“My husband won’t stop bringing chips and cookies home.”
“It hurts my mother’s feelings if I don’t eat everything she makes for family dinners on Sunday.”
“My co-workers bring donuts and cookies into the office all the time.”
These are things I hear almost every day in emails and messages from people who follow my work.
The truth is that none of us are making lifestyle changes in a vacuum. You have people in your life that will be affected by the changes you want to make – there’s no way around that. And how those people respond to what you’re doing could have an enormous impact – either positive or negative – on your ultimate success.
Whether it’s your husband, mother, kids or co-workers, it’s really important that we communicate with them directly and clearly.
Here are some suggestions to think about when having these (sometimes tricky) conversations in a way that will hopefully lead to less push-back and more support.
Explain exactly what you’re doing and why
It is a universal truth that, in the absence of information, people will make something up and it will usually be their worst-case scenario.

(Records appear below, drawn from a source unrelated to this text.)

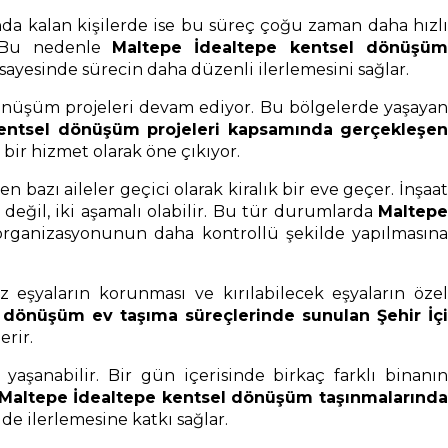
nda kalan kişilerde ise bu süreç çoğu zaman daha hızlı
r. Bu nedenle
Maltepe İdealtepe kentsel dönüşüm
ı sayesinde sürecin daha düzenli ilerlemesini sağlar.
 dönüşüm projeleri devam ediyor. Bu bölgelerde yaşayan
entsel dönüşüm projeleri kapsamında gerçekleşe
bir hizmet olarak öne çıkıyor.
n bazı aileler geçici olarak kiralık bir eve geçer. İnşaat
değil, iki aşamalı olabilir. Bu tür durumlarda
Maltepe
organizasyonunun daha kontrollü şekilde yapılmasına
 eşyaların korunması ve kırılabilecek eşyaların özel
 dönüşüm ev taşıma süreçlerinde sunulan Şehir İç
erir.
şanabilir. Bir gün içerisinde birkaç farklı binanın
Maltepe İdealtepe kentsel dönüşüm taşınmalarınd
e ilerlemesine katkı sağlar.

This means that if you’re not clear with the people in your life about what you’re doing, they’re going to assume the worst and react accordingly.
They may assume that you’re going to be eating nothing but broccoli and brown rice for the next six months and expecting them to do the same.
They may assume that doing fun things with you like going out for dinner or sharing popcorn at the movies will never happen again.
They may assume that you’re going to change too much and no longer want to be with them.
These worst-case assumptions all trigger fear and fear tends to cause people to lash out or be openly or passively unsupportive. The best way to prevent this is to be fully open and transparent about exactly what you’re doing, what might change, what will not change and how much you want them to be an important part of this journey you’re on.
Once you’ve explained yourself, ask them what worries or reservations they might have about anything you’ve said (this is your turn to really listen to them) and decide together on how those can be addressed.
Ask for help and support and be specific about what you need and don’t need
We want the people in our lives to be helpful and supportive but we sometimes make the mistake of assuming that they already know what that looks like, and this isn’t always the case.
Sometimes our loved ones really do want to help, but they have no idea how to do that. It’s our job to first ask for help and support and then be super specific about what that means. What do you actually want them to do – or not do? They can’t read your mind.
For example, you might want them to be open to trying a few new foods with you, or you might want them to cook one or two healthy meals a week or help with some simple meal prep (e.g. cleaning and chopping vegetables on the weekend) to help set you up for success.
You might want them to not bring home certain foods that are triggers for you (be specific).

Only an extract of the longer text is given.